Du côté de la microbrasserie le Secret des Dieux à Pohénégamook, le brasseur Daniel Blier croit aussi que c’est l’implantation locale des microbrasseries qui peut pousser les gens qui goûtent des bières de microbrasserie localement pour la première fois à vouloir essayer les bières d’autres microbrasseries, ce qui est bénéfique pour le milieu microbrassicole. Pour lui, ce sera très long avant qu’il y ait trop de microbrasseries, le milieu ne fait que se développer en agrandissant son offre : « Martin de Tête d’Allumette me disait « il y a dont bien du monde à Pohénégamook qui trippent micros ». Les gens sont fiers d’aller à Tête d’Allumette et de dire « salut on vient de Pohénégamook », de dire « on en a une micro chez nous, on est venu goûter à la tienne ». Je me plais à penser que peut- être que ces gens-là n’y seraient pas allé si je n’avais pas ouvert ici ».

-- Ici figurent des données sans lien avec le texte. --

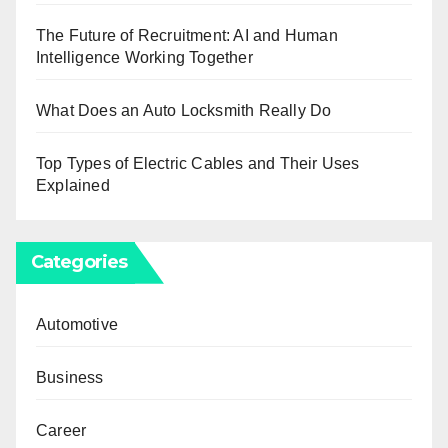
The Future of Recruitment: AI and Human
Intelligence Working Together
What Does an Auto Locksmith Really Do
Top Types of Electric Cables and Their Uses
Explained
Categories
Automotive
Business
Career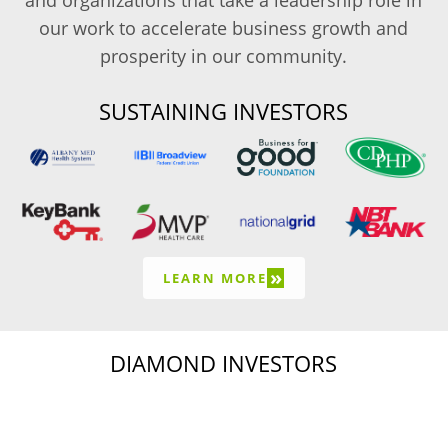
and organizations that take a leadership role in
our work to accelerate business growth and
prosperity in our community.
SUSTAINING INVESTORS
»
LEARN MORE
DIAMOND INVESTORS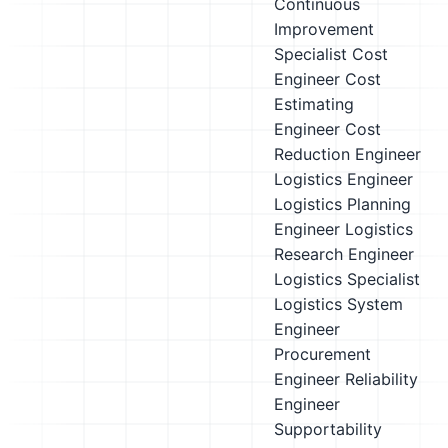
Continuous
Improvement
Specialist
Cost
Engineer
Cost
Estimating
Engineer
Cost
Reduction Engineer
Logistics Engineer
Logistics Planning
Engineer
Logistics
Research Engineer
Logistics Specialist
Logistics System
Engineer
Procurement
Engineer
Reliability
Engineer
Supportability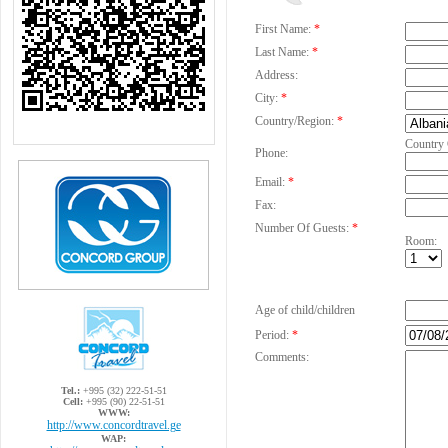
First Name:
*
Last Name:
*
Address:
City:
*
Country/Region:
*
Country
Phone:
Email:
*
Fax:
Number Of Guests:
*
Room:
Age of child/children
Period:
*
Comments:
Tel.:
+995 (32) 222-51-51
Cell:
+995 (90) 22-51-51
WWW:
http://www.concordtravel.ge
WAP:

C’est cette conscience sociale et cette valorisation de l’éducation du consommateur pour des produits de qualité qui permettent au marché de la microbrasserie de prendre peu à peu de l’expansion, d’obtenir de plus en plus de parts de marché en s’implantant individuellement localement mais sans être en compétition les unes envers les autres.